Are Your Learning Analytics Proactive Or Reactive?

Are Your Learning Analytics Proactive Or Reactive?
Summary: Not all learning analytics are the same. Discover how proactive learning analytics help you influence and improve ongoing learning processes by predicting the future and creating recommendations for action. Identify the 4 key elements that will determine the success of your analytics journey.

Learning Analytics: Proactive Or Reactive?

Learning analytics is already a trending topic. In fact, it is so trendy that every Learning Management System vendor claims to have an analytics solution already in place. Analytics is a term used with a very wide scope within the industry. Simple statistics, graphical reports, dashboards, etc. are now referred as analytics. No matter what analytics solution is available at your Learning Management System or how this solution is being classified. There is a key question you should ask yourself: Are my learning analytics proactive or reactive? The answer to this question is what defines your maturity level in terms of learning analytics.
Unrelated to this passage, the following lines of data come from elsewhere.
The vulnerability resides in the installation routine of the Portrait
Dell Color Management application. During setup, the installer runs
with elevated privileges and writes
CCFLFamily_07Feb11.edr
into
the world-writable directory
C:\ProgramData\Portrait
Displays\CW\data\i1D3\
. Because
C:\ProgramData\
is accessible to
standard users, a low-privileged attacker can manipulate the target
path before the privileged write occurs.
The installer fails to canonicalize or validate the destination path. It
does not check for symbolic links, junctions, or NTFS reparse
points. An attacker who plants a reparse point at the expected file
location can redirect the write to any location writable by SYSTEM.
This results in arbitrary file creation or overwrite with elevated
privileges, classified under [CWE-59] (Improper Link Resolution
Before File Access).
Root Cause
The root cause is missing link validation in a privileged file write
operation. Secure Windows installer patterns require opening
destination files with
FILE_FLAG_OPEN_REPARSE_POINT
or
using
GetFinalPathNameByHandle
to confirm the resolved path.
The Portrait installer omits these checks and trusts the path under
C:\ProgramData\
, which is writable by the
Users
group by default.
Proactive And Reactive Learning Analytics

Proactive analytics influence the ongoing learning processes. Reactive analytics influence the future learning processes.
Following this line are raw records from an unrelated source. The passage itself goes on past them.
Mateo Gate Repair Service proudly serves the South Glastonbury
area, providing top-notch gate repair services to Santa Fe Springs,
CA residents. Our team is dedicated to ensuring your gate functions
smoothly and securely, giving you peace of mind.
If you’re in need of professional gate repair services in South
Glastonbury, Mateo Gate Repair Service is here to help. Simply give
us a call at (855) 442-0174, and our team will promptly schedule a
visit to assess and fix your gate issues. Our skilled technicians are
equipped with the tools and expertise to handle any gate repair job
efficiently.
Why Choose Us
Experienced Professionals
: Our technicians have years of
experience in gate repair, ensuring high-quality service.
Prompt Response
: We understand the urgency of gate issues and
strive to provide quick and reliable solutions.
Let me give you an example. If my analytics engine is predicting that several students will fail unless action is taken, I may still change the future and provide additional support to those students. This is a clear example of proactive analytics. On the opposite side, if my dashboard shows how was the performance of my students in a course, I may influence future editions based on this report, but I cannot do anything about those students that already failed.

There are 2 important elements when we talk about proactive analytics:

  1. Prediction.
    Proactive analytics predict the future based on the past and on the present behaviors and performance of the students. Accurate predictions will lead to better actions.
  2. Recommendation.
    Some predictive analytics engines are not only able to predict, but also to recommend the correct course of action. Those systems have an additional level of sophistication and complexity.
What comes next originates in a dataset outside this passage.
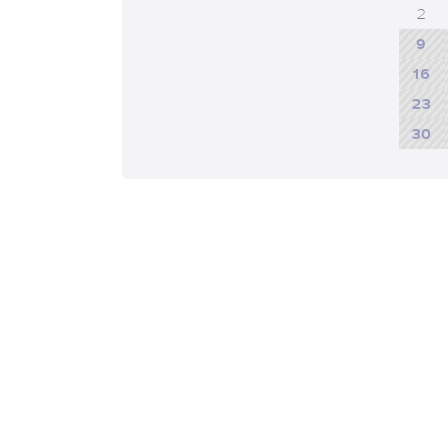
2
9
16
23
30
proactive learning analytics

Given the current eLearning technology state of the art, you should try to implement proactive analytics solutions within your institution or company. But before you call your Learning Management System vendor and ask about it or before you explore the market for existing solutions, let me discuss some important aspects of proactive analytics.

4 Key Aspects Of Proactive Analytics  

1. Data.

Data is the most important asset when it comes to implementing prediction-based systems. To generate proper proactive learning analytics, you need to have enough data and you need to have quality data.

Predicting the future is not a one-step task. Predictive systems refine their calculations by processing all available data at a given state. Expect your proactive analytics engine to evolve towards better predictions. For example, the more students go through a course, the better the predictions will be about the expected outcomes on this course.

Quality of your data is also a key factor. If not all the elements influencing a given learning process are captured, predictions will not be as accurate as they could. Imagine a course where you have five evaluation quizzes and only one of them is made available to the analytics engine. In this case, we are biasing the calculations by not providing the system all the available information.

2. Algorithms.

Algorithms are the second important element. Algorithms are the mathematical calculations used to derive predictions from data. If you develop your in-house predictive analytics engine you will have to create the algorithms that make sense for your existing data. If you go for a third-party solution, make sure it can predict what is relevant for you, in terms of maximizing your students’ performance and getting enough information to improve your teaching and business processes.

3. Action.

The “from information to action” step is also critical. You need to have in place mechanisms and processes to act on the predictions or follow up on the recommendations provided by the analytics engine. At the end of the day, action is what matters. In fact, improvement resulting from action is what really matters.

4. Evaluation.

Finally, being able to evaluate your analytics engine closes the loop. Ideally, you should understand the accuracy of your predictions as well as the effectiveness of the actions conducted as a result of those predictions. This will help on improving your learning analytics in the long run.

Final Word

As we have described data, algorithms, action, and evaluation are the 4 pieces of the predictive analytics puzzle. How well you are on those, will determine the success of your analytics journey.

Now, imagine a bright future where you know in advance:

  • Which students require additional tutoring.
  • Which content fits a given student.
  • Which activities are relevant for the students enrolled in a course.
  • Which variables of your teaching style are the most influential for a student.
  • Etc.

This is predictive learning analytics. Exciting, right?

Now, it is time for you to start thinking about the next steps to make predictive analytics a reality within your organization. Believe me, it is worth it.